0.1.1 • Published 2 years ago

@psse-cpu/tokenizer v0.1.1

Weekly downloads
-
License
MIT
Repository
github
Last release
2 years ago

InfixTokenizer

Use this package if you find it hard to tokenize infix expressions.
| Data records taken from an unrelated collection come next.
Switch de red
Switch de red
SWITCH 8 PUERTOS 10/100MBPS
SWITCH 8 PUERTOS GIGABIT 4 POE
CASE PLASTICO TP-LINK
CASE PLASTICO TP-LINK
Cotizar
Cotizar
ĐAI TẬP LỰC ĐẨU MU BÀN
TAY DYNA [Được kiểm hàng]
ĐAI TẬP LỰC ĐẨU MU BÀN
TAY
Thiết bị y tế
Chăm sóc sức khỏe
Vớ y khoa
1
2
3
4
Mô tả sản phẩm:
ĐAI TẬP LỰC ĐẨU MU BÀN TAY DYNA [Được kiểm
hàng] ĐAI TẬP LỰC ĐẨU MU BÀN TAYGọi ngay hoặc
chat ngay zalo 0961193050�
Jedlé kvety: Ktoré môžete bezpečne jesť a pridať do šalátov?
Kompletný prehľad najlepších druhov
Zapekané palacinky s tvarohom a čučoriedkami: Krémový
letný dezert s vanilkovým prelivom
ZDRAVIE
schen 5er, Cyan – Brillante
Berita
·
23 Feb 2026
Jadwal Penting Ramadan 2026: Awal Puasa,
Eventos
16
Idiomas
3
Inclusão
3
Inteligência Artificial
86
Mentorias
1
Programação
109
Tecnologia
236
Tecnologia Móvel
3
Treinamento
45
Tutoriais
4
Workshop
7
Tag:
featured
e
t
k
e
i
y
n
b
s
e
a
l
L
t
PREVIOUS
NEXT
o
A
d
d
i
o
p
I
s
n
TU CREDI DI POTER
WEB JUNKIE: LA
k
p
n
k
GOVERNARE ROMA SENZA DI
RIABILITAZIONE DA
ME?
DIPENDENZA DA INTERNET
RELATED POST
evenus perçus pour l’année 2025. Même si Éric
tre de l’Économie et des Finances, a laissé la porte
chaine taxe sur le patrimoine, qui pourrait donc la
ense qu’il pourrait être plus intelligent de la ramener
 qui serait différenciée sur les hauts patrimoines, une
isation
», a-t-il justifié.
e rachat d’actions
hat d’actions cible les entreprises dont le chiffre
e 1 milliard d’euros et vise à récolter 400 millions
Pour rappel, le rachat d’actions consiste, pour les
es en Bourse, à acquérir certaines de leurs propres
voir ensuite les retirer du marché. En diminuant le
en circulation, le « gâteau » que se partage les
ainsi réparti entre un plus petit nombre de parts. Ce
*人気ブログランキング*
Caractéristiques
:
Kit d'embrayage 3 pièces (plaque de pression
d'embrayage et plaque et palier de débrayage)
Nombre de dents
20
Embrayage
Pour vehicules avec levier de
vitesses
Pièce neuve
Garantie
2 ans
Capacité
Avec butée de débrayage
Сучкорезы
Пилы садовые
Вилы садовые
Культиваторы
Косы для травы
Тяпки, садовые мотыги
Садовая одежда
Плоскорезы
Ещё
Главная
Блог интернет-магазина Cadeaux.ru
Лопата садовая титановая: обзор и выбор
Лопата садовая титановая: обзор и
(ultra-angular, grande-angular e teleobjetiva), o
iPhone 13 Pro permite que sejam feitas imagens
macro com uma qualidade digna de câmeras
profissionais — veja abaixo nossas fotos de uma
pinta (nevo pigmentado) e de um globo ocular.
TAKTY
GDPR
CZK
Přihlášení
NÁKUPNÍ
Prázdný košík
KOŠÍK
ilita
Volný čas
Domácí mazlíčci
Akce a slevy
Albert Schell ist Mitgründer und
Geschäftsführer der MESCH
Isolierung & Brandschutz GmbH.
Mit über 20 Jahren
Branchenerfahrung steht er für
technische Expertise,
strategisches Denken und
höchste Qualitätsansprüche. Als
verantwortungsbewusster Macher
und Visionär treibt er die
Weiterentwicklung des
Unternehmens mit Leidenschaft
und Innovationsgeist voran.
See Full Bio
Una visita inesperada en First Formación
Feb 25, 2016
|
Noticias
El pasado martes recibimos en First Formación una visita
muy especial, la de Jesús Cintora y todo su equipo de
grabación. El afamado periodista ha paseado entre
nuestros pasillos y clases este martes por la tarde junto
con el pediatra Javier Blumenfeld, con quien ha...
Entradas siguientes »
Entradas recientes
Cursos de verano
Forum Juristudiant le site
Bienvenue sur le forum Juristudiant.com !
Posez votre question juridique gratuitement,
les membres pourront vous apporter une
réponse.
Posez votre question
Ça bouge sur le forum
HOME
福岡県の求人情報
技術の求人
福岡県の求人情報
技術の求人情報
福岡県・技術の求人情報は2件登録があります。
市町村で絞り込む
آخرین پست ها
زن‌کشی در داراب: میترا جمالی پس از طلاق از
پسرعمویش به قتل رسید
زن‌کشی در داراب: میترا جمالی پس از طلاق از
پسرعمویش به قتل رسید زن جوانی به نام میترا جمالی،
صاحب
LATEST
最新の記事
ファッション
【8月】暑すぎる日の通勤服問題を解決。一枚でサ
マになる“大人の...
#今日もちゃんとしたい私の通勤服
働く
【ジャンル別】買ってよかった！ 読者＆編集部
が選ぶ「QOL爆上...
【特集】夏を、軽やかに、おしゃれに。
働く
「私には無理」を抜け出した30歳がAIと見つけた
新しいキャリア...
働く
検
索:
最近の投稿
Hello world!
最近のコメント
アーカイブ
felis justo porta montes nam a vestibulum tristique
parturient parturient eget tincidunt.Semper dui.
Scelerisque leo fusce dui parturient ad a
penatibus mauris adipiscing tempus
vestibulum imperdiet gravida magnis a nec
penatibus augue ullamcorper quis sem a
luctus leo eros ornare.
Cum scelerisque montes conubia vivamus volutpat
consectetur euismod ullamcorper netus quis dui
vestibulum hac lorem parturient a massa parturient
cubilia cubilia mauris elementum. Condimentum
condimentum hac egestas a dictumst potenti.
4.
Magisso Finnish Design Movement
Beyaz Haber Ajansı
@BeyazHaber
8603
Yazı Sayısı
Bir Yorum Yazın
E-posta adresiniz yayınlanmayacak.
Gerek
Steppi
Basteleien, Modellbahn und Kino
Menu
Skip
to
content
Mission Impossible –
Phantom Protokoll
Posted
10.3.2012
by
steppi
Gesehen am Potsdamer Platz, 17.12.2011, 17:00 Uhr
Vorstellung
Meant to be used for my SE-1222 (Data Structures) class, and not for production use.

Getting started

Installing

npm i @psse-cpu/tokenizer

Using
let tokenizer = new InfixTokenizer('((33 - 7) / sin(    90/3 ) + 24.53 ^ 2) * ln(1)')
tokenizer.hasMoreTokens() // true
tokenizer.readToken() // (
tokenizer.hasMoreTokens() // true
tokenizer.readToken() // (
tokenizer.hasMoreTokens() // true
tokenizer.readToken() // 33
tokenizer.hasMoreTokens() // true
tokenizer.readToken() // -
tokenizer.hasMoreTokens() // true
tokenizer.readToken() // 7

/* ...etc, until the last 5 tokens */
tokenizer.hasMoreTokens() // true
tokenizer.readToken() // *
tokenizer.hasMoreTokens() // true
tokenizer.readToken() // ln
tokenizer.hasMoreTokens() // true
tokenizer.readToken() // (
tokenizer.hasMoreTokens() // true
tokenizer.readToken() // 1
tokenizer.hasMoreTokens() // true
tokenizer.readToken() // )
tokenizer.hasMoreTokens() // false
tokenizer.readToken() // undefined

Default function names recognized are:

[
  'sin',
  'cos',
  'tan',
  'arcsin',
  'arccos',
  'arctan',
  'log',
  'ln',
  'sqrt',
  'cbrt'
]

If you need more Math functions, just give your own custom list in the constructor.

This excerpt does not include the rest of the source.